6. A breast prosthesis in accordance with claim 1, wherein the fluid for the volume adaptation is a liquid, in particular a subsequently crosslinkable viscous liquid and further preferably a crosslinkable silicone fluid.

7. A breast prosthesis in accordance with claim 1, wherein the medium for reducing the adhesion tendency of the oppositely disposed inner surfaces of the shell bodies can be a liquid, in particular an oil and preferably a silicone oil.

8. A breast prosthesis in accordance with claim 1, wherein the medium for reducing the adhesive tendency of the oppositely disposed inner surfaces of the shell bodies is a powdery solid.

9. A breast prosthesis in accordance with claim 2, wherein the breast prosthesis further comprises a valve tube composed of a flexible material, and preferably a plastic material, and reaches into the fluid space from the outside in the connection region between the shell bodies and projects beyond the connection region into the fluid space.

10. A breast prosthesis in accordance with claim 9, wherein the section of the valve tube projecting into the fluid space is connected to neither of the shell bodies or only to one of the shell bodies.

11. A breast prosthesis in accordance with claim 10, wherein the fluid for volume adaptation is a gas, in particular air.

12. A breast prosthesis in accordance with claim 9, wherein the fluid for volume adaptation is a gas, in particular air.

13. A breast prosthesis in accordance with claim 4, wherein the fluid for volume adaptation is a gas, in particular air.

14. A breast prosthesis in accordance with claim 3, wherein the fluid for volume adaptation is a gas, in particular air.

15. A breast prosthesis in accordance with claim 2, wherein the fluid for volume adaptation is a gas, in particular air.

16. A breast prosthesis in accordance with claim 15, wherein the fluid for the volume adaptation is a liquid, in particular a subsequently crosslinkable viscous liquid and further preferably a crosslinkable silicone fluid.

17. A breast prosthesis in accordance with claim 14, wherein the fluid for the volume adaptation is a liquid, in particular a subsequently crosslinkable viscous liquid and further preferably a crosslinkable silicone fluid.

18. A breast prosthesis in accordance with claim 13, wherein the fluid for the volume adaptation is a liquid, in particular a subsequently crosslinkable viscous liquid and further preferably a crosslinkable silicone fluid.
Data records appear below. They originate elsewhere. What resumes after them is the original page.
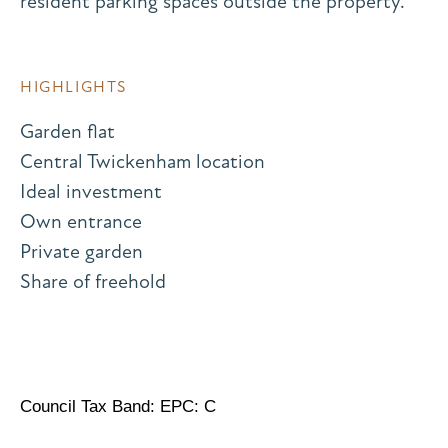
resident parking spaces outside the property.
HIGHLIGHTS
Garden flat
Central Twickenham location
Ideal investment
Own entrance
Private garden
Share of freehold
Council Tax Band: EPC: C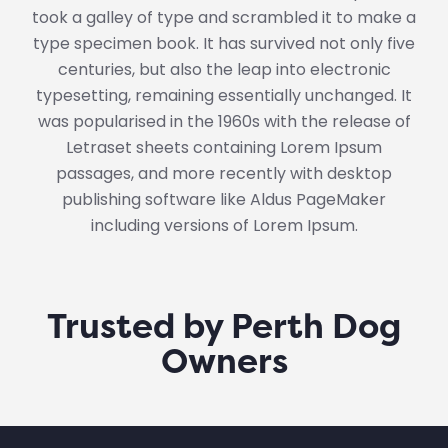
took a galley of type and scrambled it to make a
type specimen book. It has survived not only five
centuries, but also the leap into electronic
typesetting, remaining essentially unchanged. It
was popularised in the 1960s with the release of
Letraset sheets containing Lorem Ipsum
passages, and more recently with desktop
publishing software like Aldus PageMaker
including versions of Lorem Ipsum.
Trusted by Perth Dog
Owners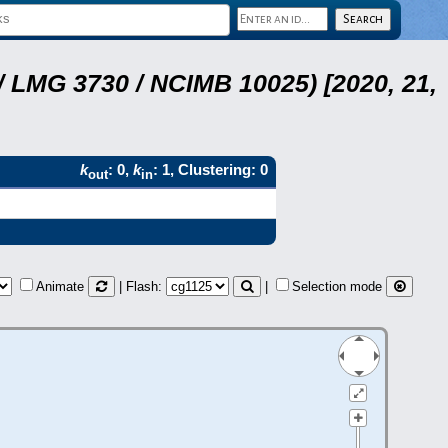
 LMG 3730 / NCIMB 10025) [2020, 21,
k
: 0,
k
: 1, Clustering: 0
out
in
Animate
| Flash:
|
Selection mode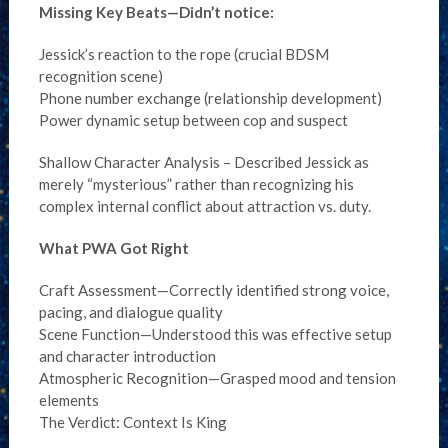
Missing Key Beats—Didn’t notice:
Jessick’s reaction to the rope (crucial BDSM
recognition scene)
Phone number exchange (relationship development)
Power dynamic setup between cop and suspect
Shallow Character Analysis – Described Jessick as
merely “mysterious” rather than recognizing his
complex internal conflict about attraction vs. duty.
What PWA Got Right
Craft Assessment—Correctly identified strong voice,
pacing, and dialogue quality
Scene Function—Understood this was effective setup
and character introduction
Atmospheric Recognition—Grasped mood and tension
elements
The Verdict: Context Is King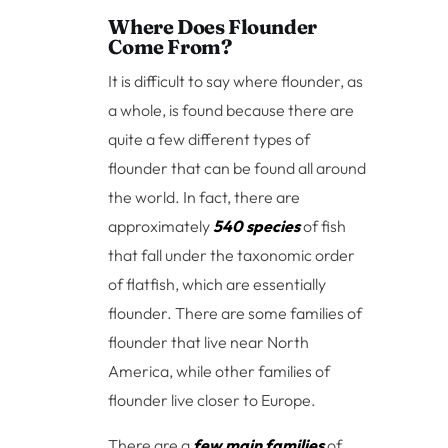
Where Does Flounder
Come From?
It is difficult to say where flounder, as
a whole, is found because there are
quite a few different types of
flounder that can be found all around
the world. In fact, there are
approximately
540 species
of fish
that fall under the taxonomic order
of flatfish, which are essentially
flounder. There are some families of
flounder that live near North
America, while other families of
flounder live closer to Europe.
There are a
few main families
of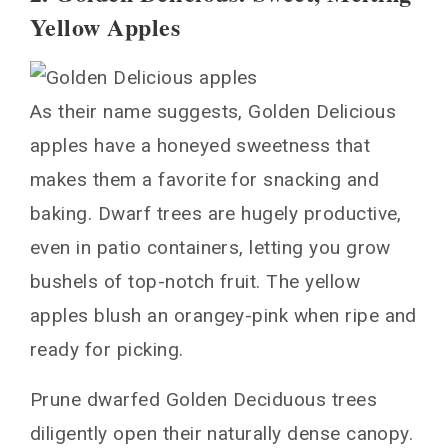
Yellow Apples
As their name suggests, Golden Delicious
apples have a honeyed sweetness that
makes them a favorite for snacking and
baking. Dwarf trees are hugely productive,
even in patio containers, letting you grow
bushels of top-notch fruit. The yellow
apples blush an orangey-pink when ripe and
ready for picking.
Prune dwarfed Golden Deciduous trees
diligently open their naturally dense canopy.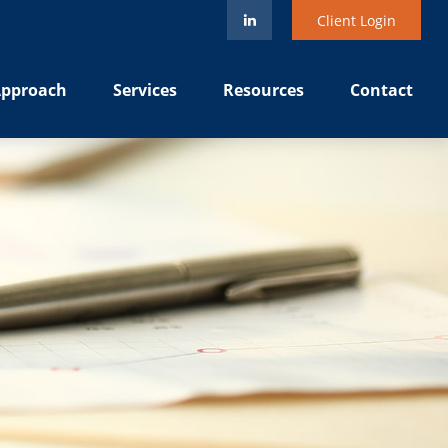
Client Login
pproach
Services
Resources
Contact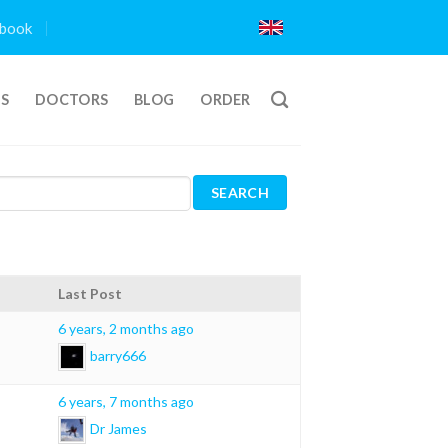
book
TS
DOCTORS
BLOG
ORDER
Last Post
6 years, 2 months ago
barry666
6 years, 7 months ago
Dr James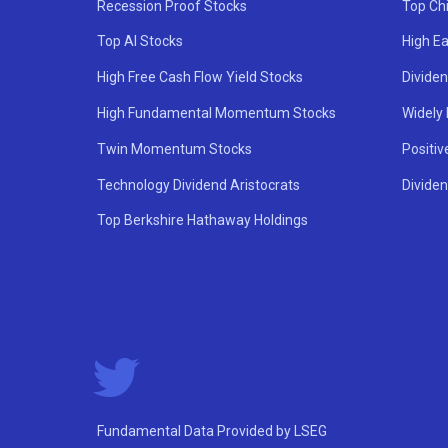
Recession Proof Stocks
Top Ch
Top AI Stocks
High Ea
High Free Cash Flow Yield Stocks
Divide
High Fundamental Momentum Stocks
Widely
Twin Momentum Stocks
Positiv
Technology Dividend Aristocrats
Dividen
Top Berkshire Hathaway Holdings
Fundamental Data Provided by LSEG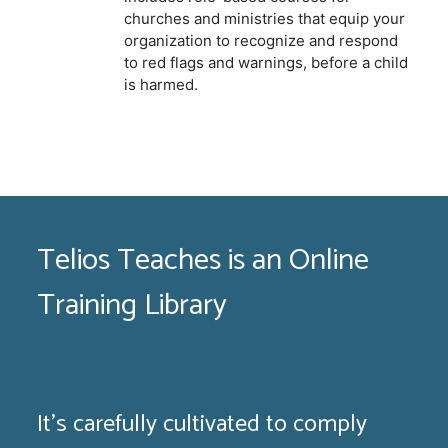
churches and ministries that equip your
organization to recognize and respond
to red flags and warnings, before a child
is harmed.
Telios Teaches is an Online
Training Library
It's carefully cultivated to comply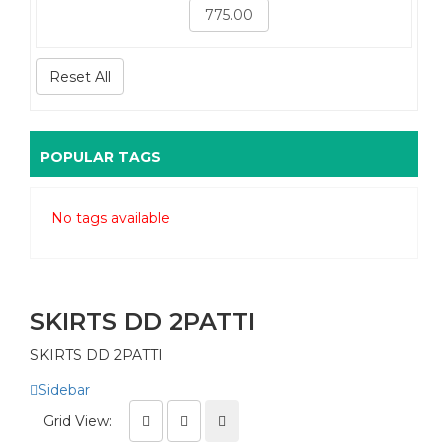
Reset All
POPULAR TAGS
No tags available
SKIRTS DD 2PATTI
SKIRTS DD 2PATTI
Sidebar
Grid View: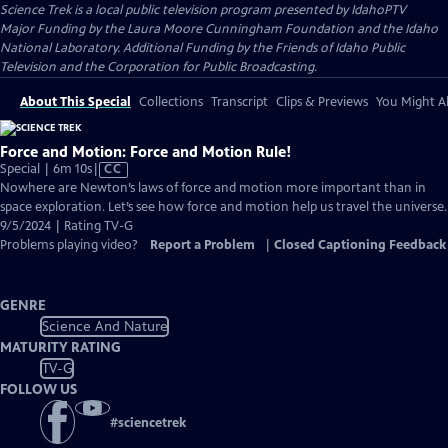
Science Trek
is a local public television program presented by
IdahoPTV
Major Funding by the Laura Moore Cunningham Foundation and the Idaho
National Laboratory. Additional Funding by the Friends of Idaho Public
Television and the Corporation for Public Broadcasting.
About This Special
Collections
Transcript
Clips & Previews
You Might Al
Force and Motion: Force and Motion Rule!
Video
Special | 6m 10s
|
CC
has
Nowhere are Newton’s laws of force and motion more important than in
Closed
space exploration. Let’s see how force and motion help us travel the universe.
Captions
9/5/2024 | Rating TV-G
Problems playing video?
Report a Problem
|
Closed Captioning Feedback
GENRE
Science And Nature
MATURITY RATING
TV-G
FOLLOW US
#
sciencetrek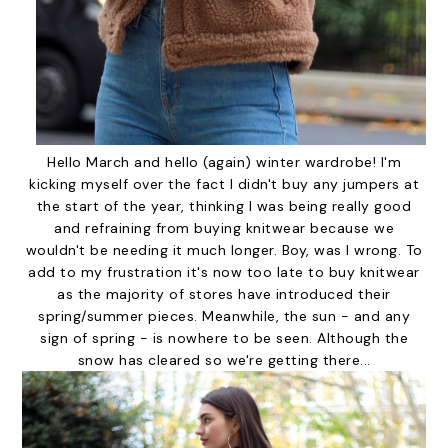
Hello March and hello (again) winter wardrobe! I'm
kicking myself over the fact I didn't buy any jumpers at
the start of the year, thinking I was being really good
and refraining from buying knitwear because we
wouldn't be needing it much longer. Boy, was I wrong. To
add to my frustration it's now too late to buy knitwear
as the majority of stores have introduced their
spring/summer pieces. Meanwhile, the sun - and any
sign of spring - is nowhere to be seen. Although the
snow has cleared so we're getting there...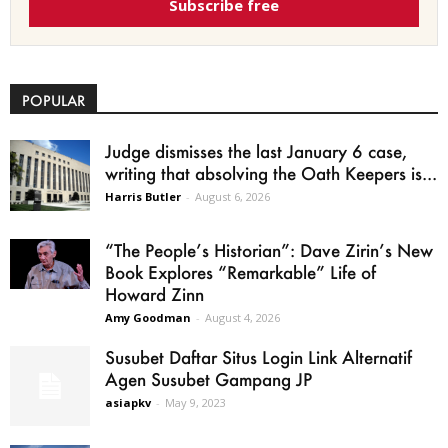
Subscribe free
POPULAR
Judge dismisses the last January 6 case,
writing that absolving the Oath Keepers is...
Harris Butler
-
August 6, 2026
“The People’s Historian”: Dave Zirin’s New
Book Explores “Remarkable” Life of
Howard Zinn
Amy Goodman
-
August 4, 2026
Susubet Daftar Situs Login Link Alternatif
Agen Susubet Gampang JP
asiapkv
-
May 9, 2023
19. A breast prosthesis in accordance with claim 12, wherein the fluid for the volume adaptation is a liquid, in particular a subsequently crosslinkable viscous liquid and further preferably a crosslinkable silicone fluid.

20. A breast prosthesis in accordance with claim 11, wherein the fluid for the volume adaptation is a liquid, in particular a subsequently crosslinkable viscous liquid and further preferably a crosslinkable silicone fluid.